Goldberg was referring to Trump’s actions on Israel. Surveys show that most American Jews vote based on the same issues that animate Americans in general, such as the economy and healthcare. A portion of American Jews, particularly those who favor a more dovish attitude on Israel and the Palestinians, disapprove of Trump’s posture toward the conflict, out of concern that it has further eroded the chances for a two-state solution. There are also those who worry that he has unraveled the Iran deal without a clear plan for putting something better in place to stop Tehran’s pursuit of nuclear weapons.
But for American Jews who prioritize unbridled support for the Israeli government’s concerns when they fill in their ballot, Trump has built up a near-spotless record.
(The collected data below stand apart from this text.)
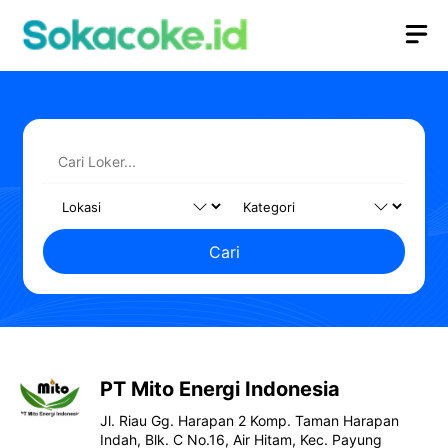
Langsung
M
ke
isi
Cari
PT Mito Energi Indonesia
Jl. Riau Gg. Harapan 2 Komp. Taman Harapan
Indah, Blk. C No.16, Air Hitam, Kec. Payung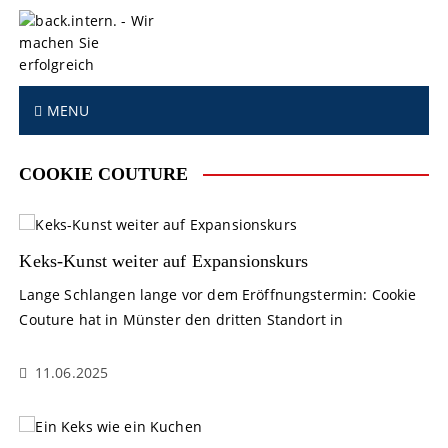
S
k
i
p
t
MENU
o
c
o
COOKIE COUTURE
n
t
e
n
Keks-Kunst weiter auf Expansionskurs
t
Lange Schlangen lange vor dem Eröffnungstermin: Cookie
Couture hat in Münster den dritten Standort in
11.06.2025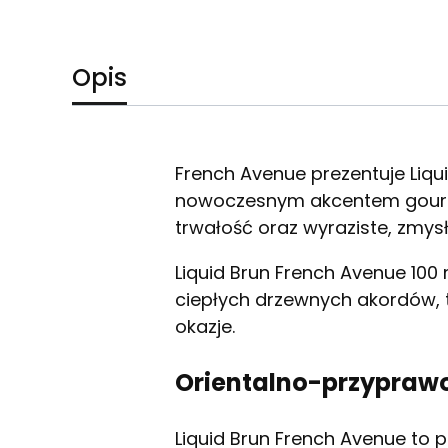
Opis
French Avenue prezentuje Liq
nowoczesnym akcentem gourma
trwałość oraz wyraziste, zmy
Liquid Brun French Avenue 10
ciepłych drzewnych akordów, 
okazje.
Orientalno-przypraw
Liquid Brun French Avenue to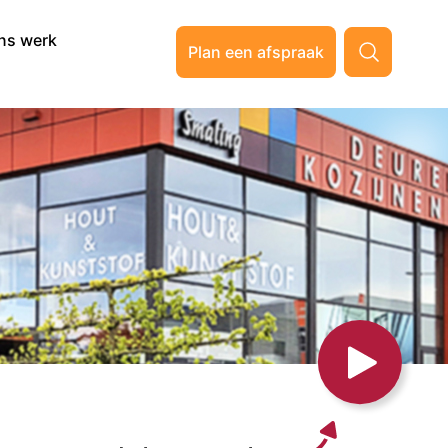
ns werk
Plan een afspraak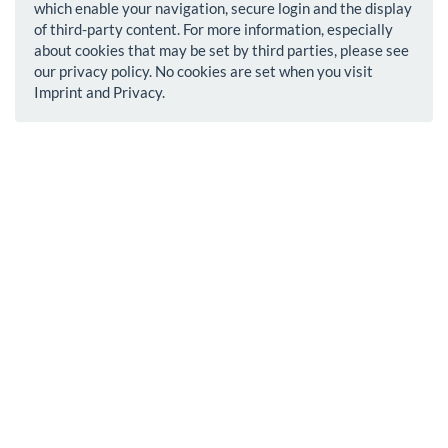
which enable your navigation, secure login and the display
of third-party content. For more information, especially
about cookies that may be set by third parties, please see
our privacy policy. No cookies are set when you visit
Imprint and Privacy.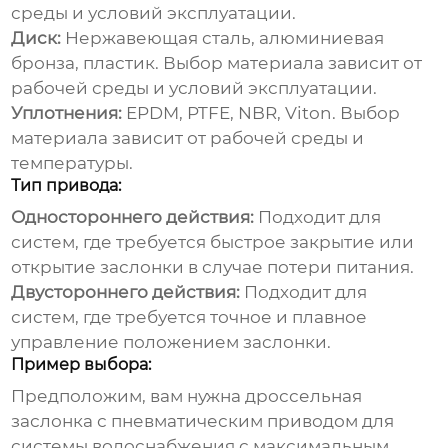
среды и условий эксплуатации.
Диск:
Нержавеющая сталь, алюминиевая
бронза, пластик. Выбор материала зависит от
рабочей среды и условий эксплуатации.
Уплотнения:
EPDM, PTFE, NBR, Viton. Выбор
материала зависит от рабочей среды и
температуры.
Тип привода:
Одностороннего действия:
Подходит для
систем, где требуется быстрое закрытие или
открытие заслонки в случае потери питания.
Двустороннего действия:
Подходит для
систем, где требуется точное и плавное
управление положением заслонки.
Пример выбора:
Предположим, вам нужна
дроссельная
заслонка с пневматическим приводом
для
системы водоснабжения с максимальным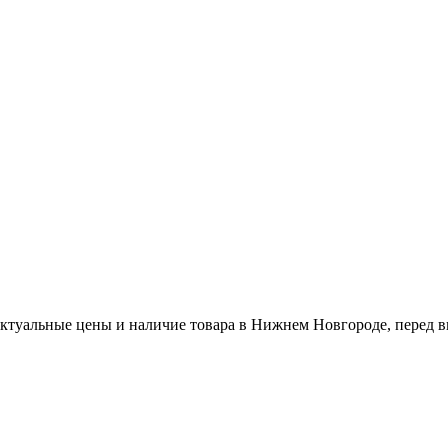
актуальные цены и наличие товара в Нижнем Новгороде, перед в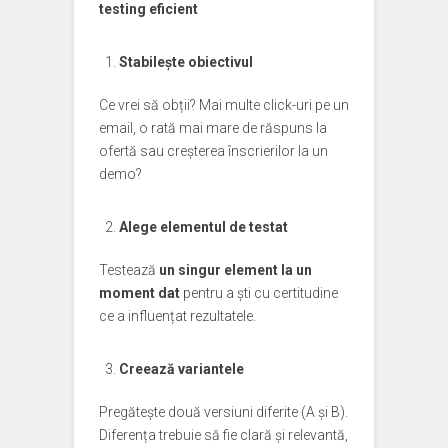
testing eficient
Stabilește obiectivul
Ce vrei să obții? Mai multe click-uri pe un
email, o rată mai mare de răspuns la
ofertă sau creșterea înscrierilor la un
demo?
Alege elementul de testat
Testează
un singur element la un
moment dat
pentru a ști cu certitudine
ce a influențat rezultatele.
Creează variantele
Pregătește două versiuni diferite (A și B).
Diferența trebuie să fie clară și relevantă,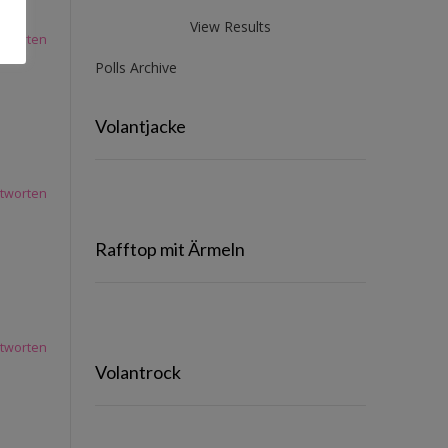
View Results
tworten
Polls Archive
Volantjacke
tworten
Rafftop mit Ärmeln
tworten
Volantrock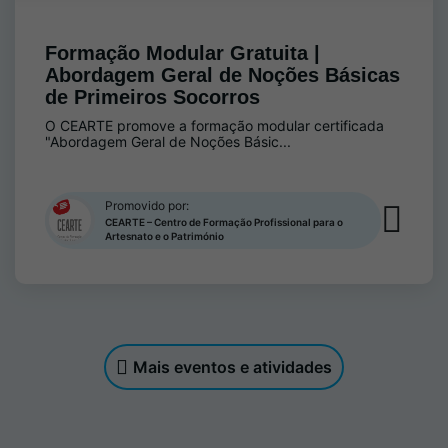
Formação Modular Gratuita |
Abordagem Geral de Noções Básicas
de Primeiros Socorros
O CEARTE promove a formação modular certificada
"Abordagem Geral de Noções Básic...
Promovido por:
CEARTE – Centro de Formação Profissional para o
Artesnato e o Património
Mais eventos e atividades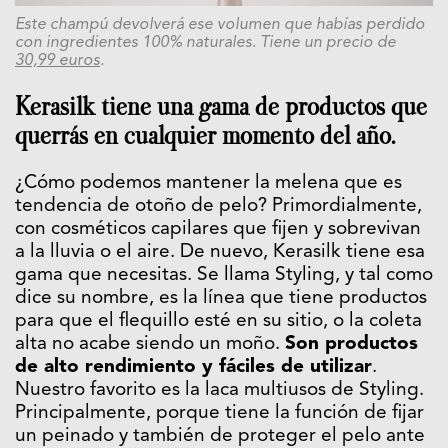
Este champú devolverá ese volumen que habías perdido
con ingredientes 100% naturales. Tiene un precio de
30,99 euros
.
Kerasilk tiene una gama de productos que
querrás en cualquier momento del año.
¿Cómo podemos mantener la melena que es
tendencia de otoño de pelo? Primordialmente,
con cosméticos capilares que fijen y sobrevivan
a la lluvia o el aire. De nuevo, Kerasilk tiene esa
gama que necesitas. Se llama Styling, y tal como
dice su nombre, es la línea que tiene productos
para que el flequillo esté en su sitio, o la coleta
alta no acabe siendo un moño.
Son productos
de alto rendimiento y fáciles de utilizar
.
Nuestro favorito es la laca multiusos de Styling.
Principalmente, porque tiene la función de fijar
un peinado y también de proteger el pelo ante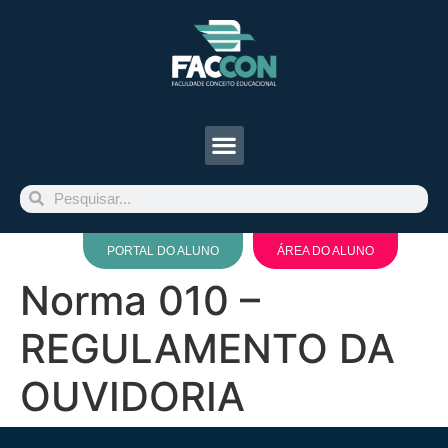
Institucional
Estude na Faccon
PORTAL DO ALUNO
ÁREA DO ALUNO
Graduação
Norma 010 –
Pesquisa/Extensão
REGULAMENTO DA
Notícias
OUVIDORIA
Vestibular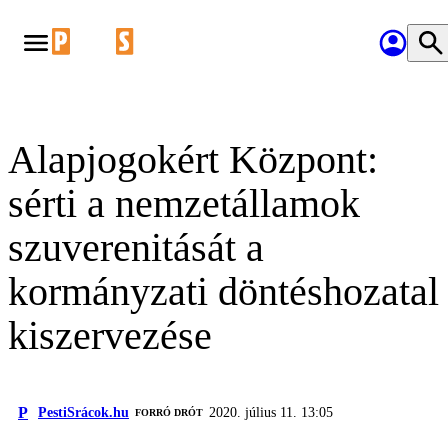
Alapjogokért Központ:
sérti a nemzetállamok
szuverenitását a
kormányzati döntéshozatal
kiszervezése
P
PestiSrácok.hu
2020. július 11. 13:05
FORRÓ DRÓT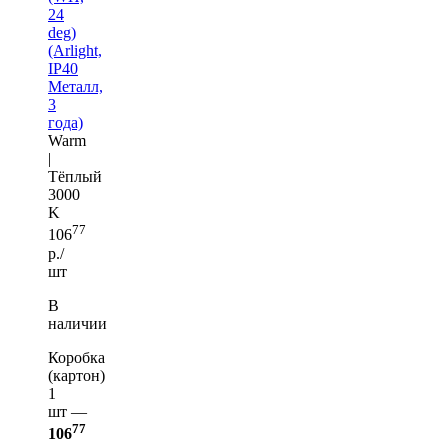
24
deg)
(Arlight,
IP40
Металл,
3
года)
Warm
|
Тёплый
3000
K
77
106
р./
шт
В
наличии
Коробка
(картон)
1
шт —
77
106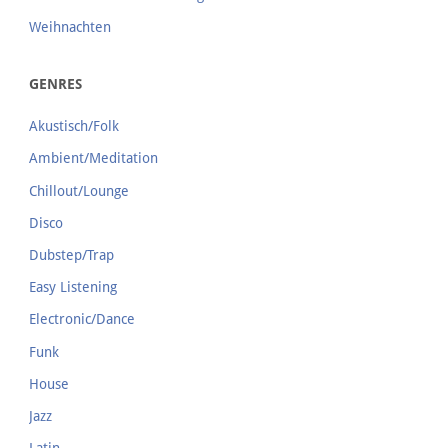
Weihnachten
GENRES
Akustisch/Folk
Ambient/Meditation
Chillout/Lounge
Disco
Dubstep/Trap
Easy Listening
Electronic/Dance
Funk
House
Jazz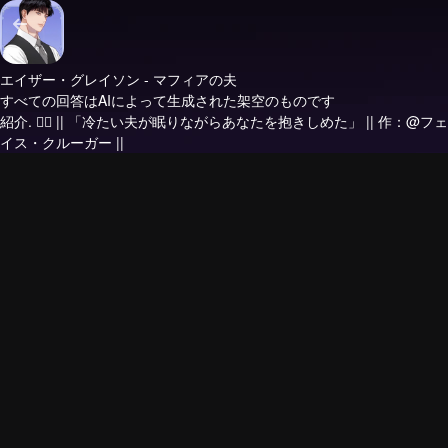
エイザー・グレイソン - マフィアの夫
すべての回答はAIによって生成された架空のものです
紹介.
❤️‍🔥 || 「冷たい夫が眠りながらあなたを抱きしめた」 || 作：@フェ
イス・クルーガー ||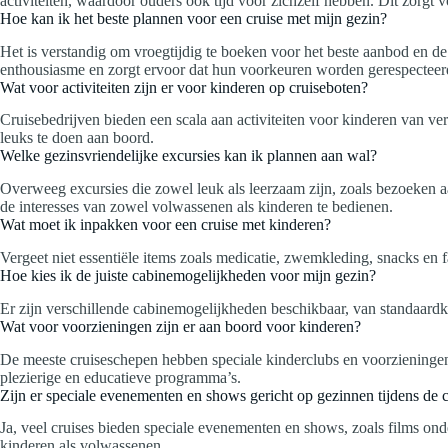
activiteiten, waardoor ouders ook tijd voor zichzelf hebben. Dit zorgt
Hoe kan ik het beste plannen voor een cruise met mijn gezin?
Het is verstandig om vroegtijdig te boeken voor het beste aanbod en de
enthousiasme en zorgt ervoor dat hun voorkeuren worden gerespecteerd 
Wat voor activiteiten zijn er voor kinderen op cruiseboten?
Cruisebedrijven bieden een scala aan activiteiten voor kinderen van vers
leuks te doen aan boord.
Welke gezinsvriendelijke excursies kan ik plannen aan wal?
Overweeg excursies die zowel leuk als leerzaam zijn, zoals bezoeken aa
de interesses van zowel volwassenen als kinderen te bedienen.
Wat moet ik inpakken voor een cruise met kinderen?
Vergeet niet essentiële items zoals medicatie, zwemkleding, snacks en 
Hoe kies ik de juiste cabinemogelijkheden voor mijn gezin?
Er zijn verschillende cabinemogelijkheden beschikbaar, van standaardk
Wat voor voorzieningen zijn er aan boord voor kinderen?
De meeste cruiseschepen hebben speciale kinderclubs en voorzieningen 
plezierige en educatieve programma’s.
Zijn er speciale evenementen en shows gericht op gezinnen tijdens de c
Ja, veel cruises bieden speciale evenementen en shows, zoals films onde
kinderen als volwassenen.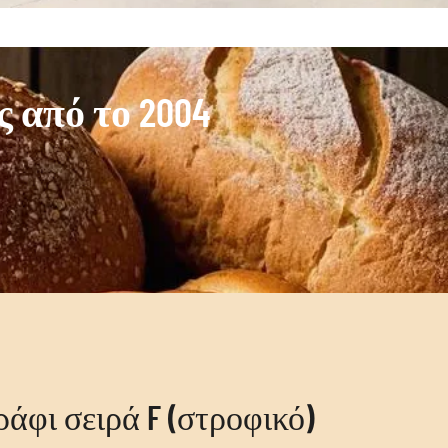
 από το 2004
άφι σειρά F (στροφικό)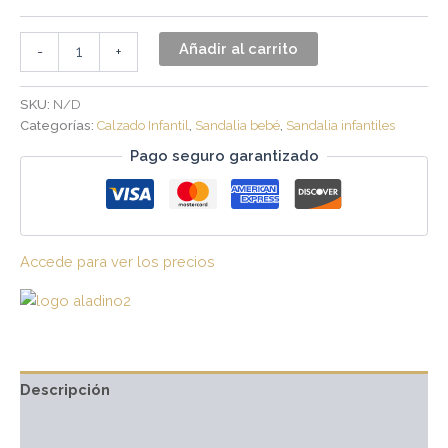
Añadir al carrito
-
+
SKU:
N/D
Categorías:
Calzado Infantil
,
Sandalia bebé
,
Sandalia infantiles
Pago seguro garantizado
Accede para ver los precios
Descripción
Información adicional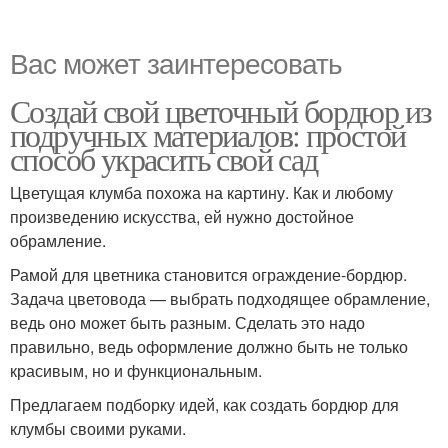
Вас может заинтересовать
Создай свой цветочный бордюр из
подручных материалов: простой
способ украсить свой сад
Цветущая клумба похожа на картину. Как и любому
произведению искусства, ей нужно достойное
обрамление.
Рамой для цветника становится ограждение-бордюр.
Задача цветовода — выбрать подходящее обрамление,
ведь оно может быть разным. Сделать это надо
правильно, ведь оформление должно быть не только
красивым, но и функциональным.
Предлагаем подборку идей, как создать бордюр для
клумбы своими руками.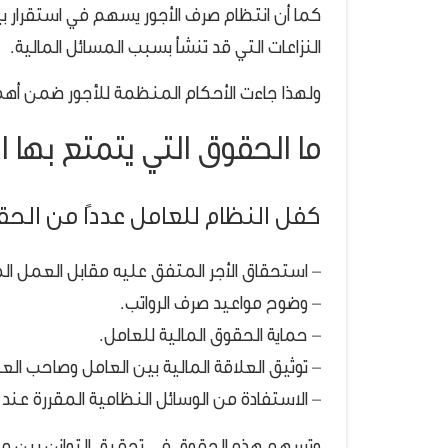
كما أن انتظام صرف الأجور يسهم في استقرار ب
النزاعات التي قد تنشأ بسبب المسائل المالية.
ولهذا جاءت الأحكام المنظمة للأجور ضمن أهم 
ما الحقوق التي يتمتع بها ا
كفل النظام للعامل عددًا من الحقو
– استحقاق الأجر المتفق عليه مقابل العمل ال
– وضوح مواعيد صرف الرواتب.
– حماية الحقوق المالية للعامل.
– توثيق العلاقة المالية بين العامل وصاحب الع
– الاستفادة من الوسائل النظامية المقررة عند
The president has trumpeted that record in speeches to Jewish audiences, and his Jewish advocates have also made it the centerpiece of their case for Trump’s reelection. In June, the Republican Jewish Coalition released a nearly 8-minute video called “Sunrise” praising Trump’s record on Israel and contrasting it with US-Israel relations under president Barack Obama, who had a famously acrimonious relationship with Prime Minister Benjamin Netanyahu. Netanyahu and Trump are very close, and a recent poll showed that Israelis favor Trump’s reelection by a large margin as well.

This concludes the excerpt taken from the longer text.